# Litter?



## ImMrGraves (Oct 10, 2008)

What kind of litter do you use? I started with 'The World's Best Cat Litter' but it decided that it wasn't worth the price tag. I recently started using Tidy Cats Scoop with a combination of Baking Soda and I'll see how that works out. What litter lives up to your standards because I'm looking for solutions lol.


----------



## white_elanor (May 31, 2008)

I've used Swheat Scoop for years. I like that it is all natural and it is fairly well priced. Some people complain that it sticks to the bottom/sides (my cat always seems to pee in the same spot so I found giant pee clumps) of the pan, but that can be helped by sprinkling baking soda in the bottom before putting in the litter.


----------



## OwnedByACat (Jan 11, 2008)

I've been using Ever Clean for a while now, and am pretty happy with it. I find that it keeps the smell down, even if the litter is older, and it seems to last pretty long. I've recently tried Precious Cat Ultra, and I found that I loved how it clumps, and that it seems easier to scoop through, but long term it just doesn't keep the oder down, even with daily cleaning of the litter boxes. It's cheaper too, but I seemed to go through alot more of it than the Ever Clean.

Didn't like any of the Arm and Hammer products. They didn't clump, and didn't keep the oder down.


----------



## petspy (Sep 11, 2008)

Owned, I'm sorry you didn't have better luck with A&H

my breeder recommended ARM & HAMMER Super Scoop Cat Litter (unscented)
which is working out fine, and is $12 cheap for 30lbs at petsmart.

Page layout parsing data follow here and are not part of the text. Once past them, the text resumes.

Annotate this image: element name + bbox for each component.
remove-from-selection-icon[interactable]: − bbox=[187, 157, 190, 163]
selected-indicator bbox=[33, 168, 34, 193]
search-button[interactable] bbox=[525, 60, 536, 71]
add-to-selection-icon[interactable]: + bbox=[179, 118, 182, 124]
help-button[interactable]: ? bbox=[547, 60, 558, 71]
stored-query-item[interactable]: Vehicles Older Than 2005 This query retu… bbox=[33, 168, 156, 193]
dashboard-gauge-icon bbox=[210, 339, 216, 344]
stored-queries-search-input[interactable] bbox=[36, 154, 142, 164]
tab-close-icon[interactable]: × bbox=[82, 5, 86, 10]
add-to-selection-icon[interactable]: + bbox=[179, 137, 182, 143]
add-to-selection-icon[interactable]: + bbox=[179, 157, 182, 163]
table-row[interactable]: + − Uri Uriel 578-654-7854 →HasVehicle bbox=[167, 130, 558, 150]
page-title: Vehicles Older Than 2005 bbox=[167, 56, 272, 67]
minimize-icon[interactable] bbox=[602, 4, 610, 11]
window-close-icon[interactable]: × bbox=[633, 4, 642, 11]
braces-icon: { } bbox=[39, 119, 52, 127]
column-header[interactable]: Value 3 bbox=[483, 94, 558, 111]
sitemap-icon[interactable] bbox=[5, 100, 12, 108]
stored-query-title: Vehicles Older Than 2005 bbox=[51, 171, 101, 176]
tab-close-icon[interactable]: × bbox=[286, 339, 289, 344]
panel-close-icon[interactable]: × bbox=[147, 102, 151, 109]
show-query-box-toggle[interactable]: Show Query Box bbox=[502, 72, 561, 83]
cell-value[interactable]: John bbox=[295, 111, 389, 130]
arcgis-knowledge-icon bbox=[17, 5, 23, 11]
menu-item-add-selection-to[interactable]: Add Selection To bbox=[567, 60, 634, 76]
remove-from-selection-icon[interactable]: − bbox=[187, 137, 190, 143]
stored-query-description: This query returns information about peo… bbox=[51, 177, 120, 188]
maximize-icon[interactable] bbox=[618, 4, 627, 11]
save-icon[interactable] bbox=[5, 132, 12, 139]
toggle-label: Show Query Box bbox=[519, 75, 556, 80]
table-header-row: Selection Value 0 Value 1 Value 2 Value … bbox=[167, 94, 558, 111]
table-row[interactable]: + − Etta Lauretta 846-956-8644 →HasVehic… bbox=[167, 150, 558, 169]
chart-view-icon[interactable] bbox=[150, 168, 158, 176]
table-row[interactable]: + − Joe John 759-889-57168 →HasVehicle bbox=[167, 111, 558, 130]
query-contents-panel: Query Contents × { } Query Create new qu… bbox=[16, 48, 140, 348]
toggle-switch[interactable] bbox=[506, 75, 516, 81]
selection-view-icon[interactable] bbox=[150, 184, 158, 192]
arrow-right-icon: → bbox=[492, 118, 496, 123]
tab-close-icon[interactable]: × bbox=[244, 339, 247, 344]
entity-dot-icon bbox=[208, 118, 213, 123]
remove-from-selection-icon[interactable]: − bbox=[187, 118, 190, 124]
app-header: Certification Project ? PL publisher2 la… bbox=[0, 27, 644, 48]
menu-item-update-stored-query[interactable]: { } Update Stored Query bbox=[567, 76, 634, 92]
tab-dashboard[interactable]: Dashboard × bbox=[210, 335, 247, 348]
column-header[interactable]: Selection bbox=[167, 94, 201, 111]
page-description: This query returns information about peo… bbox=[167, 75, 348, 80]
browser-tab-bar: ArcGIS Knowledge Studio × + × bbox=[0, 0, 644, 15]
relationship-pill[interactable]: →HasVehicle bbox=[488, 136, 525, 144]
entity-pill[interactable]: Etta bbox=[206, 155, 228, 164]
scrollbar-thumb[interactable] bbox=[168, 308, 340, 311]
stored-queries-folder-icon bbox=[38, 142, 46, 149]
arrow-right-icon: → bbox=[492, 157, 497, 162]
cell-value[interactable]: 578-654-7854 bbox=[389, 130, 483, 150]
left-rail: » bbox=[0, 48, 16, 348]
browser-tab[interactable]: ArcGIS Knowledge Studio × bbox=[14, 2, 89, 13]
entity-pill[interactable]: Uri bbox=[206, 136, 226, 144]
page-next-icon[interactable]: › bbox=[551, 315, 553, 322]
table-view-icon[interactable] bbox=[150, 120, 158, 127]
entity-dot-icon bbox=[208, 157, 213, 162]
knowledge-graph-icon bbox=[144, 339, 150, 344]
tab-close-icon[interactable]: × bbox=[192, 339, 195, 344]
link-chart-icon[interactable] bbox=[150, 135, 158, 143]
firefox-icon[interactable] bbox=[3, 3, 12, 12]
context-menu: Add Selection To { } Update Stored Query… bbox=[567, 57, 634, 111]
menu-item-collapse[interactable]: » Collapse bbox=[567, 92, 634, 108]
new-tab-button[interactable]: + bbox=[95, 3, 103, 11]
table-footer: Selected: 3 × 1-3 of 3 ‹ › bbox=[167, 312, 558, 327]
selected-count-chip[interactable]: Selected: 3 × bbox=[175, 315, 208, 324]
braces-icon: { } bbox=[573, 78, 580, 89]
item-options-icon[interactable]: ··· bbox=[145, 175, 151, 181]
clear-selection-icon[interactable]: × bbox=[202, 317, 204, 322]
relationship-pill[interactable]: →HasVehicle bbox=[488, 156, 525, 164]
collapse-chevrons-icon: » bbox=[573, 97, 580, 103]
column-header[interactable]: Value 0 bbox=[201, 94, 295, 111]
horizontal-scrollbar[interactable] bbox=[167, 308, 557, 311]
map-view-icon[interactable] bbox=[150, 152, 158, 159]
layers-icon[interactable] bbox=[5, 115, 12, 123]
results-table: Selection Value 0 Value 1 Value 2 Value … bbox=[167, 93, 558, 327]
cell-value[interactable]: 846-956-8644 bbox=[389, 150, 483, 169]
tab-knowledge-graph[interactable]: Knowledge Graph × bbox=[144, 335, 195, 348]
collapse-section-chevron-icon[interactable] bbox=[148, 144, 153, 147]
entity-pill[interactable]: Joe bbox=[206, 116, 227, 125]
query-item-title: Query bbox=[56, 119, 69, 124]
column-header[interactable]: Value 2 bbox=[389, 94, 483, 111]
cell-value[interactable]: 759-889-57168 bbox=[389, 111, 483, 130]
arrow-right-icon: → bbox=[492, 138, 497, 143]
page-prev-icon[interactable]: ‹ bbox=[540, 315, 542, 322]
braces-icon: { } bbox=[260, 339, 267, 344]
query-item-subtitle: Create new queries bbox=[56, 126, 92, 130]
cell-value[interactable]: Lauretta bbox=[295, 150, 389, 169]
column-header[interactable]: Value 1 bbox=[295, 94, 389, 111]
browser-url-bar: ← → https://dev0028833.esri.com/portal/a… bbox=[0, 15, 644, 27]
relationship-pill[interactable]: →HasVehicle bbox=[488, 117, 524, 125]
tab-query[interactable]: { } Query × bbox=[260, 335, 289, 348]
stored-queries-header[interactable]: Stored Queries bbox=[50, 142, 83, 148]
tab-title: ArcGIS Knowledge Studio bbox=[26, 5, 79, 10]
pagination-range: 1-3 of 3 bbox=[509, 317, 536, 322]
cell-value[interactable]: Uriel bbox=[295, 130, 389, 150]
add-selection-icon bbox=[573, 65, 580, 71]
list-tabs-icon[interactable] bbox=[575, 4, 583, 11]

as I run out, I'm going to also try top rated;
Worlds Best & one of the Tidy Cats, but I'll 
probably stick with A&H due to the price.
I don't have a car, so I have to find a brand
I can stock up on just a few times per year.
I may also try a wheat based litter once I
find one without bugs and sticking issues.


----------



## Dave_L (Jul 31, 2008)

I've been using Tidy Cats (this one: http://www.tidycats.com/GetPage.aspx?ContentID=97&D=14726881&T=4622984), but I recently picked up a box of ARM & HAMMER Super Scoop (unscented) to try.

The Tidy Cats has a slight scent to it, but I don't think it's enough to be considered "scented".


----------



## PeaceLoveRescue (Feb 15, 2008)

I *love* Worlds Best Cat Litter. Love it, love it, and love it. But I hate the price of it. It's supposed to be better bang for your buck as it's supposed to last longer then other litter. I used it faithfully when I only had Reyna to worry about but now with 5 cats in the house, one of them going to the bathroom more then a normal cat and in larger quantities because of his diabetes… it doesn’t last very long and I’ve switched to Simplicity Plus, we get it at Costco, it’s not a horrible price for a large box and even less when you buy several at a time as they knock so much money off for every 12 boxes or something… well lets just say we haven’t gone litter shopping since January. LOL It does it’s job and well, can’t say if it hides smell really well as the boxes are in the basement and the basement has always had a funny mixture smells.


----------



## ImMrGraves (Oct 10, 2008)

Has anyone ever tried Fresh Step or Scoop Away? What are your thoughts on those? What are your experiences with scented or uncented litter?


----------



## OwnedByACat (Jan 11, 2008)

I tried scoop away one time, and I would never use it again! It was, *IMO*, extremely dusty, and the scent was just way to strong, even for me.


----------



## marie73 (Jul 12, 2006)

I use Fresh Step. The girls' feet smell so pretty.


----------



## ImMrGraves (Oct 10, 2008)

marie73 said:


> I use Fresh Step. The girls' feet smell so pretty.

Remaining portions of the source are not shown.